HAL offers private players to license manufacture ALH Dhruv for civil operations
Younis Ahmad Kaloo
At a time when government’s ‘Make in India’ campaign is not making much headway, with experts saying it is far too lower than what one expected since its launch in late 2014, Hindustan Aeronautics Limited (HAL) has, for the first time, offered private Indian companies to license manufacture the indigenous Advanced Light Helicopter (ALH) Dhruv (civil version) through transfer of technology (ToT). The state-owned company sees it as a ‘major boost to defence manufacturing and ‘Make in India’ initiative’.
The decision also comes at a time when there is a growing demand for helicopters in Indian market for both defence as well civil uses. Combined with the requirement from civil sector, the Indian helicopter market is said to soar as high as USD30-40 billion in about a decade.
HAL’S objective of partnering with a ‘reliable’ Indian company to manufacture and supply ALH Dhruv civil helicopter through ToT under license, as mentioned in the expression of interest (EOI) document issued on February 16, is to service the potential demand to different customers in civil sector in shorter time spans and continued product support. The selected Indian company will be required to provide support to the customers throughout life — 20 years — of the helicopter. HAL, as a technology provider, will provide ToT through license and transfer of know–how, technical assistance and license rights for production of ALH-Dhruv (civil) for the selected business partner.
“Considering the increasing need of helicopters in civil operations of the country, this will be a mega deal from HAL which is the original equipment manufacturer (OEM) and licensor,” said CMD HAL, T. Suvarna Raju.
The Indian partner, according to HAL, should have five years of experience in engineering/aerospace industry (including manufacturing and assembly), a net worth of Rs 2,000 crores and minimum turnover of Rs 2,500 crores, possess skilled and qualified manpower, is registered in India or has majority holding by Indian stakeholders and is willing to enter a strategic collaboration with HAL. The last date of submission of EOI is 6 April 2018.

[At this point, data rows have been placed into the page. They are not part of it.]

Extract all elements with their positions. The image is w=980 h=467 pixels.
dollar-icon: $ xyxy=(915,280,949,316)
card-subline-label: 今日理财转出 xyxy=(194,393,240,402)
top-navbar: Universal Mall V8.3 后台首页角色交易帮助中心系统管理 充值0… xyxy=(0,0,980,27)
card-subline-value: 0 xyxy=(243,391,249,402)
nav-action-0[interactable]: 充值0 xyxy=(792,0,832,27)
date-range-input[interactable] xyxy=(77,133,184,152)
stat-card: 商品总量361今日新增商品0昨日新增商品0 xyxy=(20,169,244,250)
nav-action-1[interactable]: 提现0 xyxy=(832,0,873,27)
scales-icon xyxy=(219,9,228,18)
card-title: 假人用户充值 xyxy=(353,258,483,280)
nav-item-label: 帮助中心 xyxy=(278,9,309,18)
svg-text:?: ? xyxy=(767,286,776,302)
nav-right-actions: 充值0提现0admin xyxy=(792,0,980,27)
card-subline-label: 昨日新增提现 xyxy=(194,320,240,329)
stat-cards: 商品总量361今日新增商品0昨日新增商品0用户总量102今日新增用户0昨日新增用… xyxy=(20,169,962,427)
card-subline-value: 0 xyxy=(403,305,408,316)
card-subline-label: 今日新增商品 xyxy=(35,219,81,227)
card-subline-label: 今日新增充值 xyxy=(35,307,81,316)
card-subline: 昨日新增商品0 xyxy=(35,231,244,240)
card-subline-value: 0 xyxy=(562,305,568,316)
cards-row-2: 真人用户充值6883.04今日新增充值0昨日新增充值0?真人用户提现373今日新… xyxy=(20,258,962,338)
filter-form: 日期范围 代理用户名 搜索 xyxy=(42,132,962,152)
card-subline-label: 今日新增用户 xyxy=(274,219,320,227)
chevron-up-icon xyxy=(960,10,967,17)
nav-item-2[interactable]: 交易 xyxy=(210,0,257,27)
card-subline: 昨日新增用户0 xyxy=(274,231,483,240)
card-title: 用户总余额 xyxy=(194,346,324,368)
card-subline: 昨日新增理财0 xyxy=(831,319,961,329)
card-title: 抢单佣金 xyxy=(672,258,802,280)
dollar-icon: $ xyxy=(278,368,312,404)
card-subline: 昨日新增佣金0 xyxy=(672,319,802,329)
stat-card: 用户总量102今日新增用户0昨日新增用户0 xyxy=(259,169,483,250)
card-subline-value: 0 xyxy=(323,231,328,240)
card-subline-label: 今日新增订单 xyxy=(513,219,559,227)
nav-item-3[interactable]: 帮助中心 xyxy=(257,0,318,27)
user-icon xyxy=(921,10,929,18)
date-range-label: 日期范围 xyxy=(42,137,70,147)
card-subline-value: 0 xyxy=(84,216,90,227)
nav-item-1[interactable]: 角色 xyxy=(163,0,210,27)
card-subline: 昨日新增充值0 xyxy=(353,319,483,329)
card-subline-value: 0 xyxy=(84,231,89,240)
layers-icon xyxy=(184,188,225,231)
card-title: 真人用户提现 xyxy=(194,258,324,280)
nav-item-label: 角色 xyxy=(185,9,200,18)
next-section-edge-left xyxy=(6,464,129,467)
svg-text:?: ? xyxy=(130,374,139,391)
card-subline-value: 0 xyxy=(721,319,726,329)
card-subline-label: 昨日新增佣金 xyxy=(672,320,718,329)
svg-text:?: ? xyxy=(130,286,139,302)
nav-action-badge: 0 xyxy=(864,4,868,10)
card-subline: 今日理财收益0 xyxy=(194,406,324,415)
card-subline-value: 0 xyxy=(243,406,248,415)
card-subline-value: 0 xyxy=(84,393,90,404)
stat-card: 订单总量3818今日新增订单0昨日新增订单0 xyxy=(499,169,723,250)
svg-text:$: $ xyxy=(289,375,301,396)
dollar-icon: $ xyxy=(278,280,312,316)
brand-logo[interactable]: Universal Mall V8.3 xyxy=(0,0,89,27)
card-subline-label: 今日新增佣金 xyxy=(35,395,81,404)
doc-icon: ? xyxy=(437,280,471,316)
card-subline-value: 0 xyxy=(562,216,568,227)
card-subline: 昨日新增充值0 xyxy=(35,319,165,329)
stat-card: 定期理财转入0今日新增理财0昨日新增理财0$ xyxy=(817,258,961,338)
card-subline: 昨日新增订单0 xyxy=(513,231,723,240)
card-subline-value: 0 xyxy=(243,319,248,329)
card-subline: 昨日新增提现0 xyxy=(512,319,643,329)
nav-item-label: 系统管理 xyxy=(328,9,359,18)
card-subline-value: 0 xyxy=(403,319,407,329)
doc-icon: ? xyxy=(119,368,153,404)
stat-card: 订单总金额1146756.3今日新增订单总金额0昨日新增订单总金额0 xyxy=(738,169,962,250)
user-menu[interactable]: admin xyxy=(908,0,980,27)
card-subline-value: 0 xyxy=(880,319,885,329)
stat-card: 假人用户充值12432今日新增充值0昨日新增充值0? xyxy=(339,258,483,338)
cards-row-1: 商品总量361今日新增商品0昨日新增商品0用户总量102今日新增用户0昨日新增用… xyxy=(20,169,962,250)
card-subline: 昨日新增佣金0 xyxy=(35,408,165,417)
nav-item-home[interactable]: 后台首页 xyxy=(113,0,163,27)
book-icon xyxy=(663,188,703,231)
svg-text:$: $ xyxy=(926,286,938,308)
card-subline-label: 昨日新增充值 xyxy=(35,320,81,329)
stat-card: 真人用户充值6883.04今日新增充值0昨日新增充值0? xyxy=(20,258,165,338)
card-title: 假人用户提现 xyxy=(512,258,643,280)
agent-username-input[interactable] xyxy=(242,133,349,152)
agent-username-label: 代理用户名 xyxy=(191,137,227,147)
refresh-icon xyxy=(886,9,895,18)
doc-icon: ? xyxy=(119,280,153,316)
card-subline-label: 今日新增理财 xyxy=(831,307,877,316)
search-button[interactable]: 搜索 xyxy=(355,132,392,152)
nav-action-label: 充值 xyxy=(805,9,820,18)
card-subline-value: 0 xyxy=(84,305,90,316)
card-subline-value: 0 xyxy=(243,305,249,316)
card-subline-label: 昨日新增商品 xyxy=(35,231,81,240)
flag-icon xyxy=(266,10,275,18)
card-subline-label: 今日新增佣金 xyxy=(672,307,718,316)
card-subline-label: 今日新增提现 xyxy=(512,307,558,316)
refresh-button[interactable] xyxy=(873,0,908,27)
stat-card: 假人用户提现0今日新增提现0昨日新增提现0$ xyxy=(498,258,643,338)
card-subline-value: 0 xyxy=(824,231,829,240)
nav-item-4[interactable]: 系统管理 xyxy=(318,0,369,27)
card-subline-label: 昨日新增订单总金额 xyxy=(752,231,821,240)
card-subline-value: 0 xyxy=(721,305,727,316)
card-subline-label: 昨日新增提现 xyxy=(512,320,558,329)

As learnt by FORCE, HAL may also consider going in for license manufacture of other variants of Dhruv based on the response and success of partnering with Indian companies for the manufacture of the civil variant of the helicopter under ToT.
Advanced Light Helicopter (ALH) Dhruv is presently being used by the Indian Army, Indian Air Force (IAF), Indian Navy (IN) and Indian Coast Guard (ICG). In addition, HAL has also sold ALH Dhruv to other domestic customers such as para-military forces, state governments and public sector undertakings. The company has also exported ALH Dhruv to countries like Nepal, Maldives, Ecuador and Mauritius. However, in a major setback to export plans of Dhruv for which HAL shares an agreement with the Israel Aircraft Industries (IAI), Ecuador terminated the deal with HAL after four of the seven helicopters crashed, following which the remaining three were grounded. In the deal worth USD45.2 million, Ecuador had procured five ALH Dhruv helicopters in 2009 and two in 2011. In October 2015, Ecuador ‘unilaterally’ terminated the contract with HAL.
Since the termination of the deal with Ecuador, HAL has not yet signed any new deal with any country for the export of ALH Dhruv.
Nonetheless, HAL, according to reports, is in talks with select countries of South Asian Association for Regional Cooperation (SAARC), South East Asia and Africa to propel further sales of the Dhruv helicopter. It is also learnt that in future contracts HAL will propose long-term onsite maintenance support for more than three years. Moreover, with the European Aviation Safety Agency (EASA) certification of Dhruv, which HAL is awaiting, the company is expected to have a whole new market for the sale of the helicopter. The company, as part of the process to acquire the EASA certification for ALH Dhruv, has already carried out noise measurement flight trials in compliance with the International Civil Aviation Organisation (ICAO).